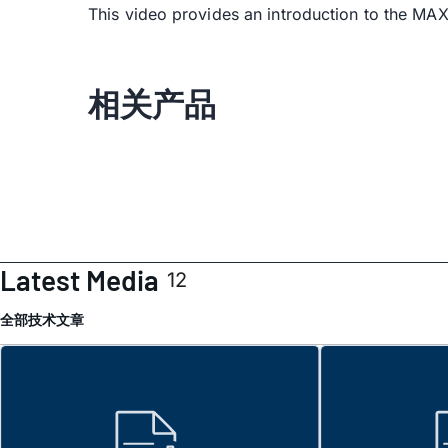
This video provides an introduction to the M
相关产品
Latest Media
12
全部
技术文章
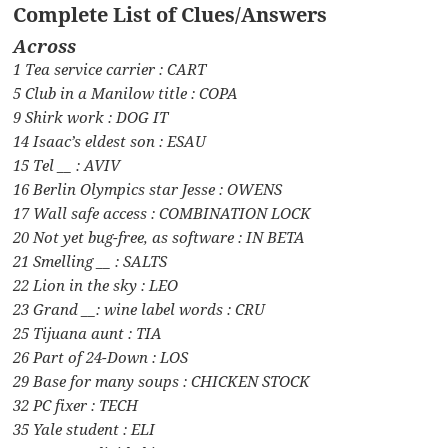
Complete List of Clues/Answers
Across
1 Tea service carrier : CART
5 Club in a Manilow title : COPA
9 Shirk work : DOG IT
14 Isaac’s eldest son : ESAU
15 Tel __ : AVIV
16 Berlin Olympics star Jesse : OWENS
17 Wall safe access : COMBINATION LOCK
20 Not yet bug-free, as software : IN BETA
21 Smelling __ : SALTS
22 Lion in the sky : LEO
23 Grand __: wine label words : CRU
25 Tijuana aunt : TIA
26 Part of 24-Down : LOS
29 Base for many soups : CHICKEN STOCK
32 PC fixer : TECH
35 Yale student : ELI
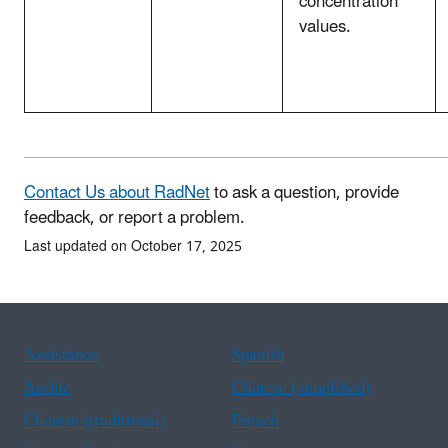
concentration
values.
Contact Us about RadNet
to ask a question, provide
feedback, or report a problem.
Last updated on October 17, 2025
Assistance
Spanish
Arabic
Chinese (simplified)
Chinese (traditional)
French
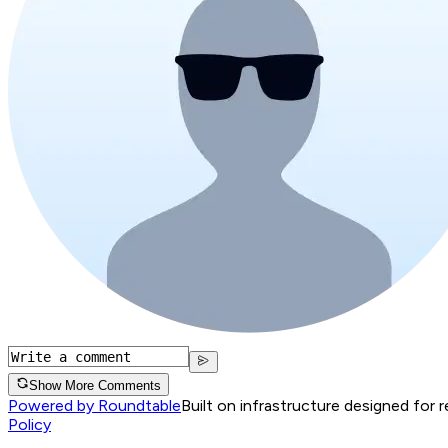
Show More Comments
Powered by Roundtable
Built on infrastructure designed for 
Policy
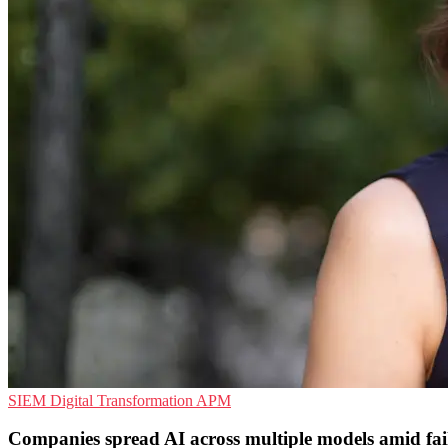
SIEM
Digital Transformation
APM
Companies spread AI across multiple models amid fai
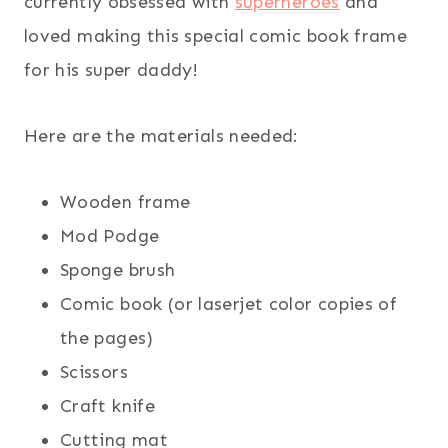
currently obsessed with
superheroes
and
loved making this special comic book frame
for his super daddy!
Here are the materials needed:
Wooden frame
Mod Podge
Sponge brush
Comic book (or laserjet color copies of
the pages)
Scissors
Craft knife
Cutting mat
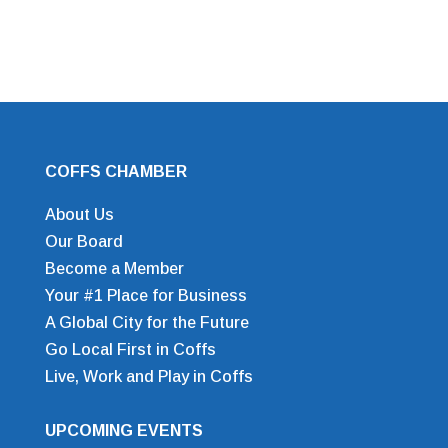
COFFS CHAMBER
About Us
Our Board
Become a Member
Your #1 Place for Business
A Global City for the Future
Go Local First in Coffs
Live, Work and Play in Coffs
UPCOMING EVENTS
---
• **PROBLEM DETAILS**: Using the material above, filter for lines holding "book" and copy each one.

• **OUTPUT**:
loved making this special comic book frame
Comic book (or laserjet color copies of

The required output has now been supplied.